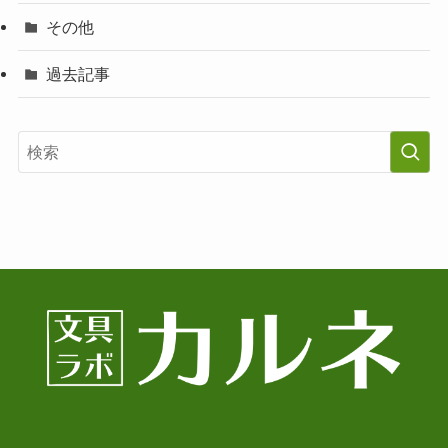
その他
過去記事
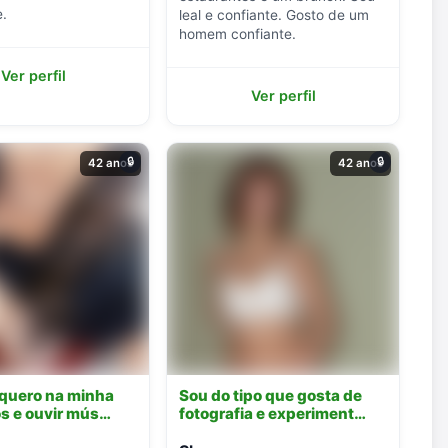
e.
leal e confiante. Gosto de um
homem confiante.
Ver perfil
Ver perfil
🔒
🔒
42 anos
42 anos
 quero na minha
Sou do tipo que gosta de
ros e ouvir mús…
fotografia e experiment…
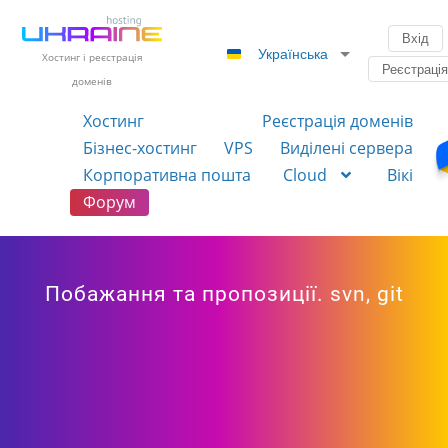
Вхід
Українська
Хостинг і реєстрація
Реєстраці
доменів
Хостинг
Реєстрація доменів
Бізнес-хостинг
VPS
Виділені сервера
Корпоративна пошта
Cloud
Вікі
Форум
Побажання та пропозиції. svn, git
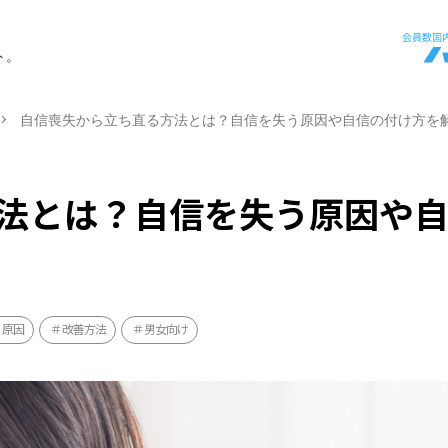
ト。
自信喪失から立ち直る方法とは？自信を失う原因や自信の付け方を
法とは？自信を失う原因や
原因
改善方法
男女向け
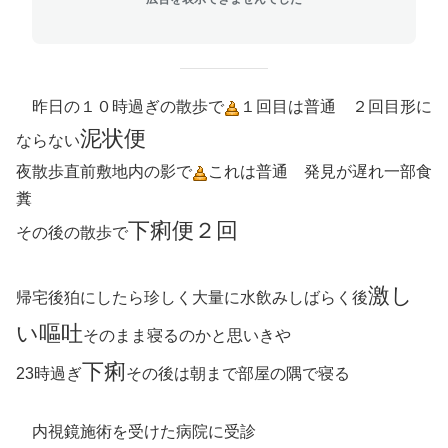
昨日の１０時過ぎの散歩で
１回目は普通 ２回目形に
泥状便
ならない
夜散歩直前敷地内の影で
これは普通 発見が遅れ一部食
糞
下痢便２回
その後の散歩で
激し
帰宅後狛にしたら珍しく大量に水飲みしばらく後
い嘔吐
そのまま寝るのかと思いきや
下痢
23時過ぎ
その後は朝まで部屋の隅で寝る
内視鏡施術を受けた病院に受診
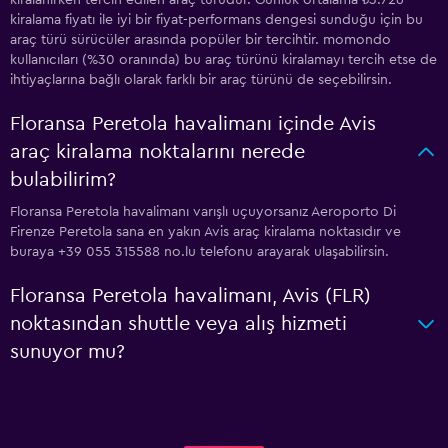
kiralanırken tercih edilen araç türüdür. Günlük ortalama ₺3.726
kiralama fiyatı ile iyi bir fiyat-performans dengesi sunduğu için bu
araç türü sürücüler arasında popüler bir tercihtir. momondo
kullanıcıları (%30 oranında) bu araç türünü kiralamayı tercih etse de
ihtiyaçlarına bağlı olarak farklı bir araç türünü de seçebilirsin.
Floransa Peretola havalimanı içinde Avis
araç kiralama noktalarını nerede
bulabilirim?
Floransa Peretola havalimanı varışlı uçuyorsanız Aeroporto Di
Firenze Peretola sana en yakın Avis araç kiralama noktasıdır ve
buraya +39 055 315588 no.lu telefonu arayarak ulaşabilirsin.
Floransa Peretola havalimanı, Avis (FLR)
noktasından shuttle veya alış hizmeti
sunuyor mu?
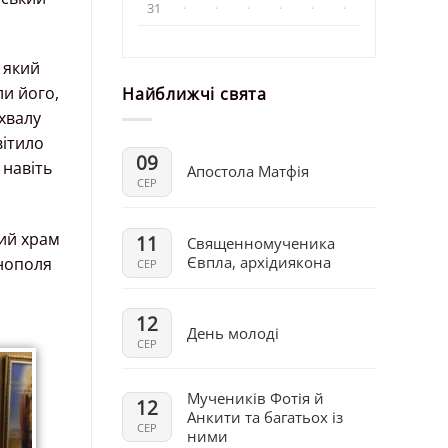
31
·
·
·
·
·
·
, який
ли його,
Найближчі свята
хвалу
вітило
09
 навіть
Апостола Матфія
СЕР
ий храм
11
Священномученика
Євпла, архідиякона
инополя
СЕР
12
День молоді
СЕР
Мучеників Фотія й
12
Анкити та багатьох із
СЕР
ними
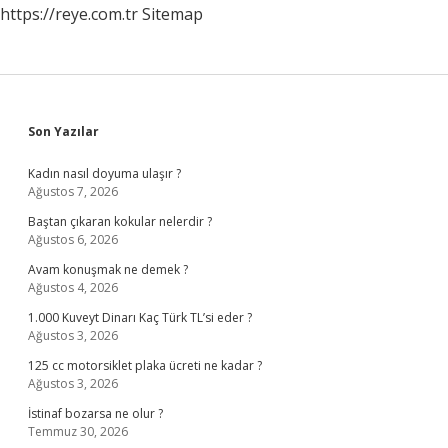
https://reye.com.tr
Sitemap
Sidebar
Son Yazılar
Kadın nasıl doyuma ulaşır ?
Ağustos 7, 2026
Baştan çıkaran kokular nelerdir ?
Ağustos 6, 2026
Avam konuşmak ne demek ?
Ağustos 4, 2026
1.000 Kuveyt Dinarı Kaç Türk TL’si eder ?
Ağustos 3, 2026
125 cc motorsiklet plaka ücreti ne kadar ?
Ağustos 3, 2026
İstinaf bozarsa ne olur ?
Temmuz 30, 2026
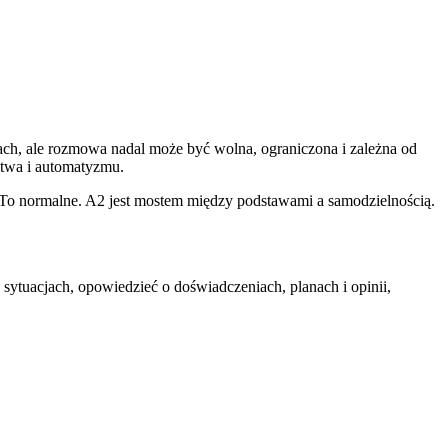
ch, ale rozmowa nadal może być wolna, ograniczona i zależna od
ctwa i automatyzmu.
. To normalne. A2 jest mostem między podstawami a samodzielnością.
tuacjach, opowiedzieć o doświadczeniach, planach i opinii,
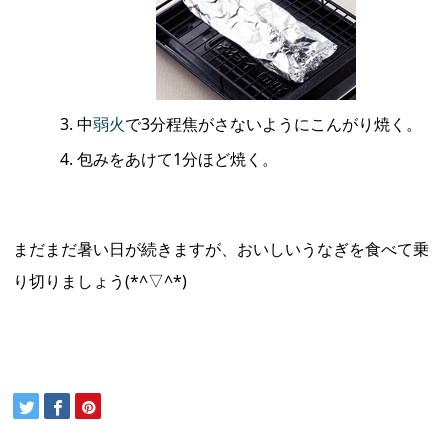
中
弱火
で3分程焦がさないようにこんがり焼く。
包みをあけて1分ほど焼く。
まだまだ暑い日が続きますが、おいしいうなぎを食べて乗
り切りましょう(*^▽^*)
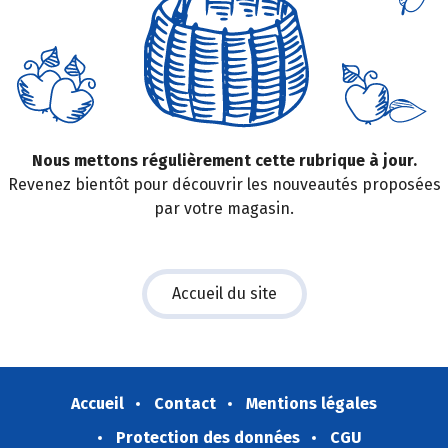
Nous mettons régulièrement cette rubrique à jour.
Revenez bientôt pour découvrir les nouveautés proposées
par votre magasin.
Accueil du site
Accueil
Contact
Mentions légales
Protection des données
CGU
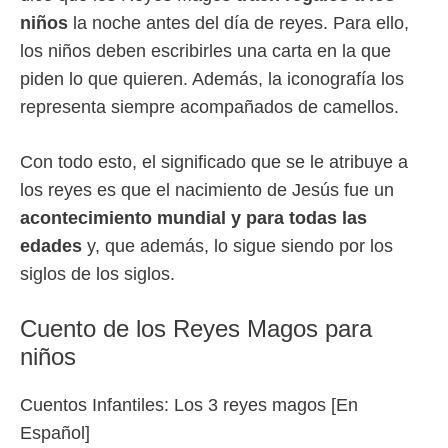
niños
la noche antes del día de reyes. Para ello,
los niños deben escribirles una carta en la que
piden lo que quieren. Además, la iconografía los
representa siempre acompañados de camellos.
Con todo esto, el significado que se le atribuye a
los reyes es que el nacimiento de Jesús fue un
acontecimiento mundial y para todas las
edades
y, que además, lo sigue siendo por los
siglos de los siglos.
Cuento de los Reyes Magos para
niños
Cuentos Infantiles: Los 3 reyes magos [En
Español]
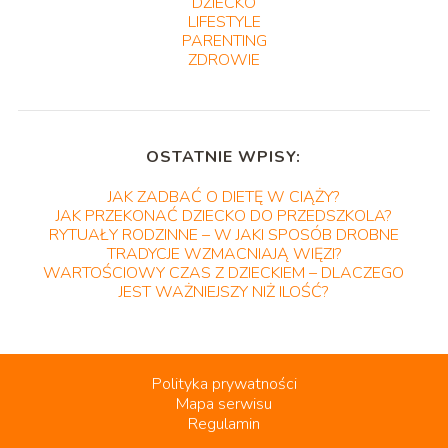
DZIECKO
LIFESTYLE
PARENTING
ZDROWIE
OSTATNIE WPISY:
JAK ZADBAĆ O DIETĘ W CIĄŻY?
JAK PRZEKONAĆ DZIECKO DO PRZEDSZKOLA?
RYTUAŁY RODZINNE – W JAKI SPOSÓB DROBNE
TRADYCJE WZMACNIAJĄ WIĘZI?
WARTOŚCIOWY CZAS Z DZIECKIEM – DLACZEGO
JEST WAŻNIEJSZY NIŻ ILOŚĆ?
Polityka prywatności
Mapa serwisu
Regulamin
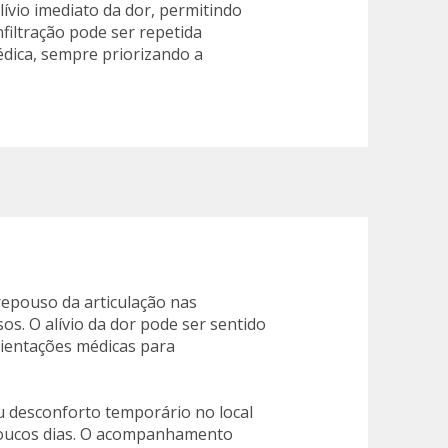
lívio imediato da dor, permitindo
nfiltração pode ser repetida
dica, sempre priorizando a
 repouso da articulação nas
os. O alívio da dor pode ser sentido
rientações médicas para
u desconforto temporário no local
poucos dias. O acompanhamento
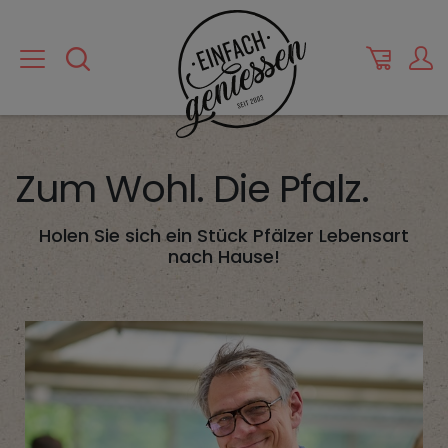
Zum Wohl. Die Pfalz.
Holen Sie sich ein Stück Pfälzer Lebensart
nach Hause!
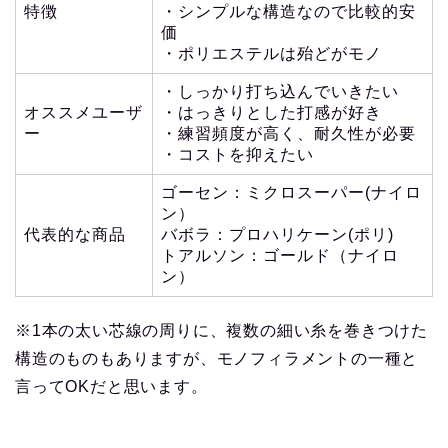
特徴
・シンプルな構造なので比較的安
価
・ポリエステルは殆どがモノ
・しっかり打ち込んでいきたい
オススメユーザ
・はっきりとした打感が好き
ー
・練習頻度が高く、耐久性が必要
・コストを抑えたい
ゴーセン：ミクロスーパー(ナイロ
ン）
代表的な商品
バボラ：プロハリケーン(ポリ)
トアルソン：ゴールド（ナイロ
ン）
※1本の太い芯線の周りに、複数の細い糸を巻きつけた
構造のものもありますが、モノフィラメントの一種と
言ってOKだと思います。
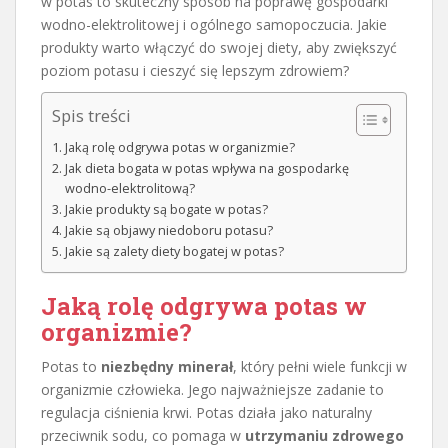
w potas to skuteczny sposób na poprawę gospodarki
wodno-elektrolitowej i ogólnego samopoczucia. Jakie
produkty warto włączyć do swojej diety, aby zwiększyć
poziom potasu i cieszyć się lepszym zdrowiem?
Spis treści
Jaką rolę odgrywa potas w organizmie?
Jak dieta bogata w potas wpływa na gospodarkę
wodno-elektrolitową?
Jakie produkty są bogate w potas?
Jakie są objawy niedoboru potasu?
Jakie są zalety diety bogatej w potas?
Jaką rolę odgrywa potas w
organizmie?
Potas to
niezbędny minerał
, który pełni wiele funkcji w
organizmie człowieka. Jego najważniejsze zadanie to
regulacja ciśnienia krwi. Potas działa jako naturalny
przeciwnik sodu, co pomaga w
utrzymaniu zdrowego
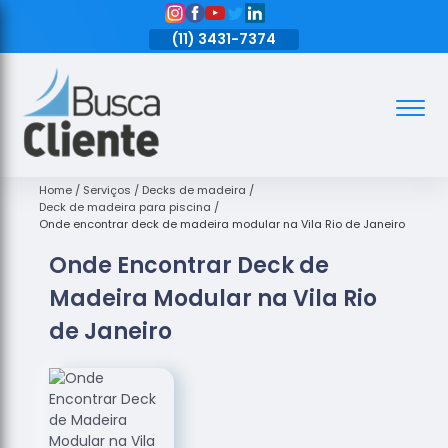
11)
3431-7374
(11)
3431-7374
(11)
3431-7374
Assoalhos
Assoalhos
de Madeira
Home
Serviços
Decks de madeira
Deck de madeira para piscina
Decks de
Onde encontrar deck de madeira modular na Vila Rio de Janeiro
Madeira
Onde Encontrar Deck de
Empresas
Madeira Modular na Vila Rio
de
Assoalhos
de Janeiro
de Madeira
Loja de
Assoalhos
Raspagem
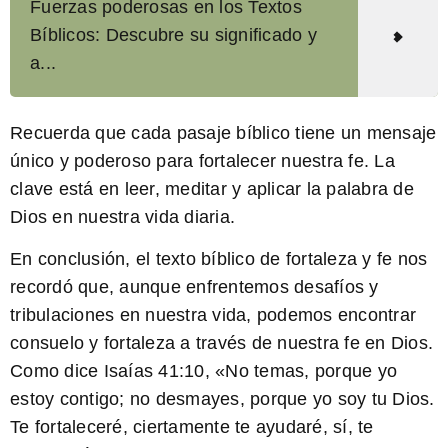
Fuerzas poderosas en los Textos
Bíblicos: Descubre su significado y
a...
Recuerda que cada pasaje bíblico tiene un mensaje
único y poderoso para fortalecer nuestra fe. La
clave está en leer, meditar y aplicar la palabra de
Dios en nuestra vida diaria.
En conclusión, el texto bíblico de fortaleza y fe nos
recordó que, aunque enfrentemos desafíos y
tribulaciones en nuestra vida, podemos encontrar
consuelo y fortaleza a través de nuestra fe en Dios.
Como dice
Isaías 41:10
, «No temas, porque yo
estoy contigo; no desmayes, porque yo soy tu Dios.
Te fortaleceré, ciertamente te ayudaré, sí, te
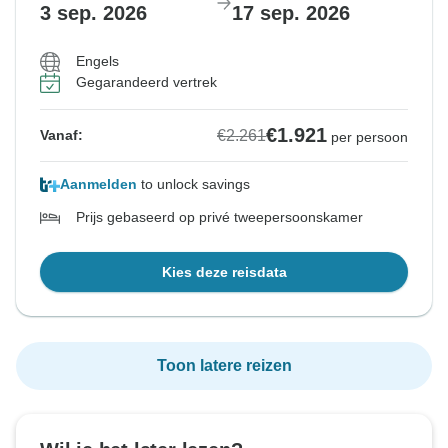
3 sep. 2026
17 sep. 2026
Engels
Gegarandeerd vertrek
€1.921
€2.261
Vanaf:
per persoon
Aanmelden
to unlock savings
Prijs gebaseerd op privé tweepersoonskamer
Kies deze reisdata
Toon latere reizen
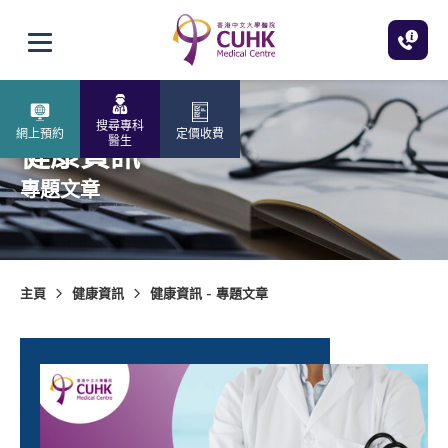
跳至主內容
打開選單
搜尋專科
網上預約
定價收費
醫生
健康資訊
專題文章
主頁
健康資訊
健康資訊 - 專題文章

DIRECTIONS FOR THIS TASK
Every line that holds the word "araç" should be copied from the listing.

SOLUTION TO THIS EXERCISE
kiralanırken tercih edilen araç türüdür. Günlük ortalama ₺3.726
araç türü sürücüler arasında popüler bir tercihtir. momondo
kullanıcıları (%30 oranında) bu araç türünü kiralamayı tercih etse de
ihtiyaçlarına bağlı olarak farklı bir araç türünü de seçebilirsin.
araç kiralama noktalarını nerede
Firenze Peretola sana en yakın Avis araç kiralama noktasıdır ve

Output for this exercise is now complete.